Any way, i worked it around by using Signal-Slot Systematic, 'cause i have the pointer on my target PlugIn, i can invoke (emit) a slot of it. The Problem lies probably that my current PlugIn cant load dll (LoadLibrary) of the target PlugIn's.

It would be nice that such a theme (intercommunication of plugin's) were included to the Qt Plug-In Documentation.

d_stranz
6th February 2011, 17:59
I don't know your code, but if you are trying to use one class to call (emit) signals of another, that will not compile because the "signals:" keyword is identical to "protected:". So unless Class A is derived from Class B, then A cannot emit B's signals.

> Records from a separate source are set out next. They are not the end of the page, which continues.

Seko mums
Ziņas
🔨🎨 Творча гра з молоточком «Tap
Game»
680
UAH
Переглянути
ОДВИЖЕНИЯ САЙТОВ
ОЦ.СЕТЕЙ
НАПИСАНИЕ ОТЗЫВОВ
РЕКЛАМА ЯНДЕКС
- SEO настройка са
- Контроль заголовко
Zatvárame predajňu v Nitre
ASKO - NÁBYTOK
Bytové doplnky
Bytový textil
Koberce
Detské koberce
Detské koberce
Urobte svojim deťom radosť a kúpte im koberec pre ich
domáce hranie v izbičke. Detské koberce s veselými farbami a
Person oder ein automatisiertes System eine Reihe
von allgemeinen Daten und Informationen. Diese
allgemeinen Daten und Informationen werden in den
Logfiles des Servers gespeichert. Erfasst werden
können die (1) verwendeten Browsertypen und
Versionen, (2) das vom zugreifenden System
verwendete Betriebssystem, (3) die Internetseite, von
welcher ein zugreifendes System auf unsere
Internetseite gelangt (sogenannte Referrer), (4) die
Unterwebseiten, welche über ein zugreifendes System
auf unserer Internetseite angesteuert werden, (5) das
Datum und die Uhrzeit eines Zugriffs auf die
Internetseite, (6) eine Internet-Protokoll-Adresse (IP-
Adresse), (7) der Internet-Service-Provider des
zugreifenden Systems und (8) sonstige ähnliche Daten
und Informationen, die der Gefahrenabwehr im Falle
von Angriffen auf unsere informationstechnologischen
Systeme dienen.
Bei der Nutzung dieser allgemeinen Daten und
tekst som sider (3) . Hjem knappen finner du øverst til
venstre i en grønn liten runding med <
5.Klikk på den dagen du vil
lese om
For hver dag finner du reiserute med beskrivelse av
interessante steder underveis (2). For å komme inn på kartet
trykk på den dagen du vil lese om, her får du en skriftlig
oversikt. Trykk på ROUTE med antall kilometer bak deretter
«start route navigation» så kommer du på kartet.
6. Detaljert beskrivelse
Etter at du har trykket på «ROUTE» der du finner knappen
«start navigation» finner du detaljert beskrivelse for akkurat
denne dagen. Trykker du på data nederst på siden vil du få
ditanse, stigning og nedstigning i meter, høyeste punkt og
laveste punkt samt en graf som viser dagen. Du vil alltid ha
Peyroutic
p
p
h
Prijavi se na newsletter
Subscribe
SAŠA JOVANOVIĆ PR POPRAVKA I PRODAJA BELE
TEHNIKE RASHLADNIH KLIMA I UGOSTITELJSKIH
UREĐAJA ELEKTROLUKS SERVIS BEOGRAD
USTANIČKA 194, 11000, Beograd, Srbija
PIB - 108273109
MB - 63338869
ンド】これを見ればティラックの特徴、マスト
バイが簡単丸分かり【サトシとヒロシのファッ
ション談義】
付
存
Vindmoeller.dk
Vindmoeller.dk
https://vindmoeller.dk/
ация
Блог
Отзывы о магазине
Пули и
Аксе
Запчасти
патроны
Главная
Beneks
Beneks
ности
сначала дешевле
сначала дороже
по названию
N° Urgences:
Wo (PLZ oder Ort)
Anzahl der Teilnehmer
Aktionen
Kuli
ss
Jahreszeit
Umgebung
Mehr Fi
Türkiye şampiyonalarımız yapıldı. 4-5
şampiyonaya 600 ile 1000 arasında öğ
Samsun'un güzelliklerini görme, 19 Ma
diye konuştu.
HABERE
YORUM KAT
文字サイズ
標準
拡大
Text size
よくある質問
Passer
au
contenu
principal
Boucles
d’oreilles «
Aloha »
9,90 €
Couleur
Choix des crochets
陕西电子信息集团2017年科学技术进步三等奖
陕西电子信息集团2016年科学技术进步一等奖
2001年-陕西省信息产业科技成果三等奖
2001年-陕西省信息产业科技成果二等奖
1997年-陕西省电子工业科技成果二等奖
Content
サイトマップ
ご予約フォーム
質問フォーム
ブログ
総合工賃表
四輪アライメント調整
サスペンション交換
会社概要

And don't you know? Public variables are evil in good C++. You should never, ever, make a variable public where some other code could simply change it to anything else. This is especially true for a plug-in system. What if some dumb user wrote a plug-in that changed one of those public variables to something completely incorrect? Suddenly your whole software crashes because of that dumb user's bad programming. And since the bad user is modifying that variable directly, there's absolutely no way for you to detect it. No signal, no slot, no nothing. The variable just mysteriously changes value, and the next time some other plug-in uses it, "Boom!".

wysota
6th February 2011, 21:06
I would like to get the Object from Manager, modify it and give to another PlugIn.
Have a look at the "chain of responsibility" design pattern. I don't know if it fits your exact use-case but maybe it's something you could use or adapt to your needs (or adapt your code to the pattern).

s200999900
16th February 2011, 11:54
d_stranz:
I am a nub in programming :)
Your information is very useful for me:)
Can you give a simple example of your description of the connection between plug-ins? If it can be an example of plugin manager.
and another question:) As for the class ItemFactory, where i can find description of it, in the official documentation describe him not :( ?

DarwinSurvivor
16th February 2011, 12:50
I believe I am running into a similar problem (if not, please let me know and I'll start a new thread).
I am using a factory system to generate a class. This class needs to handle classes defined in the application itself, but whenever I try to use the function of an application-defined class, I get a runtime "undefined symbol" error saying it can't find it. The same function in the same class works when accessed directly by the application itself, it only errors out when a *plugin* tries to use it.

If the class in the application is Foo, the following works:
Foo foo;
but not:
Foo foo();
or:
Foo foo;
foo.bar();

I have successfully recreated the problem in a scratch-written demo app that does nothing more than try a plugin.
I think it may be related to your problem of not being able to access public function or instances of classes.